Double-barreled 3D graphics
How to double up
Right now, Nvidia provides the only way to run two PCIe graphics cards in the same system, with its scalable link interface, a.k.a. SLI. If you do remember the aforementioned 3dfx dual 3D card scheme, also called SLI (in that case, scan line interleave) you'll appreciate Nvidia's nod to the past. The new incarnation is currently available in prebuilt systems from PC vendors such as Alienware, Falcon Northwest, and Velocity Micro. SLI joins two matching Nvidia-based 6000-series graphics cards--in most cases, by way of a motherboard using Nvidia's AMD-only Nforce-4 SLI chipset and a pair of PCIe x16 slots. Nvidia also designed each of its SLI-compatible PCIe graphics cards with a row of pins along the top edge that can accept an Nvidia SLI connector that joins them together.
According to Nvidia's Web site, you'll need two of the exact same cards in order to make SLI work. And not just two cards using the same chip--they must also be from the same Nvidia retail partner. For example, you wouldn't be able to join a Gainward GeForce 6800 GT with a PNY 6800 GT. The cards must both be of the same make and model. Power concerns are important because you can be sure that PCs running two GeForce 6800 Ultra cards will have monstrous power demands and require some intense cooling. You'll want to be sure to consult your motherboard manual before you purchase a power supply, especially because we found no such guidelines on Nvidia's Web site at press time.

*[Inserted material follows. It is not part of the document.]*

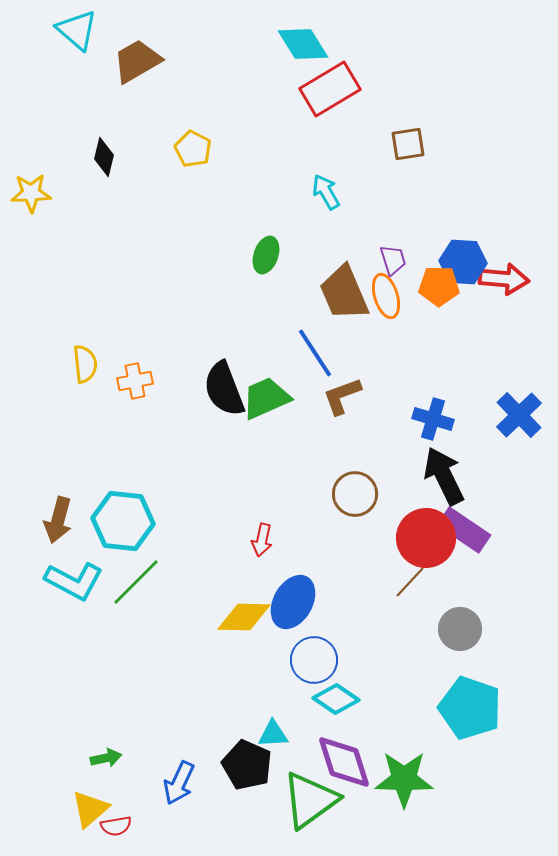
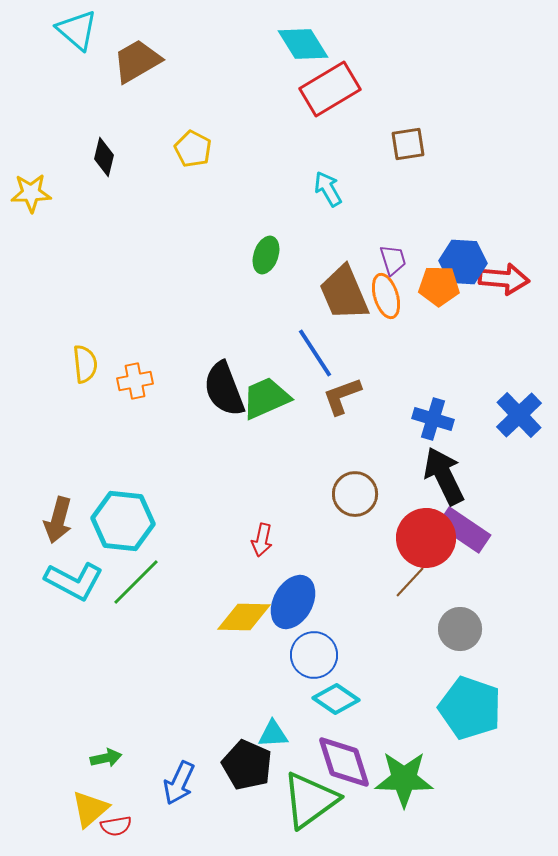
cyan arrow at (326, 192): moved 2 px right, 3 px up
blue circle at (314, 660): moved 5 px up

While the only option for a dual graphics card solution pins you to Nvidia and AMD for the moment, you can be sure that other players want in on the extreme 3D action. Intel and Nvidia recently signed a partnership that will allow Nforce chipsets to support Pentium CPUs, which means that Intel-based SLI motherboards can't be too far behind. If you're wondering what ATI is doing about all of this, you're not alone. We've asked, and the company isn't saying much. We don't expect it to be quiet for too long, though. You might also expect to see chipset makers such as Via make a foray into motherboards with dual PCI Express x16 slots. If these chipset makers can meet the standards of Nvidia's SLI certification program, you may see those motherboards include the SLI connector as the Nforce4-based motherboards do.

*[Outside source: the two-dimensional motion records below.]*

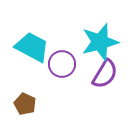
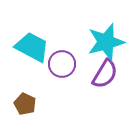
cyan star: moved 6 px right
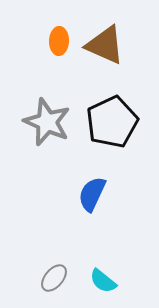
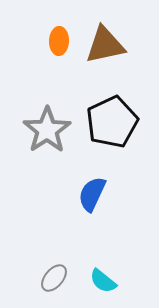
brown triangle: rotated 36 degrees counterclockwise
gray star: moved 8 px down; rotated 15 degrees clockwise
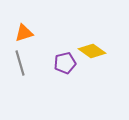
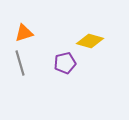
yellow diamond: moved 2 px left, 10 px up; rotated 20 degrees counterclockwise
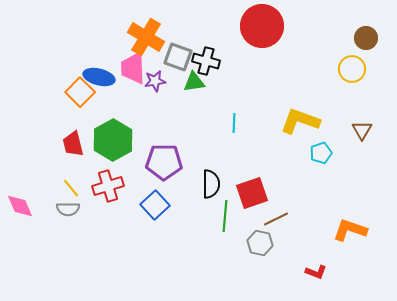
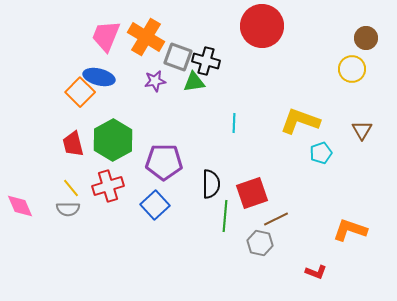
pink trapezoid: moved 27 px left, 32 px up; rotated 24 degrees clockwise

We have yet to see a working system with SLI or any dual 3D card solution, so we can only speculate about what performance benefits to really expect. Nvidia claims "as much as 2X the performance" as a single card; we've heard of up to 80 to 90 percent improvement over an equivalent single card configuration, depending on the application. We'll know once we can test a system or two, and we will report the results here shortly. We're particularly interested to see the performance difference between a dual-card configuration, for example two 6600 GTs, and a single, more advanced card that costs the same as the two cheaper ones, in this case, the 6800 GT.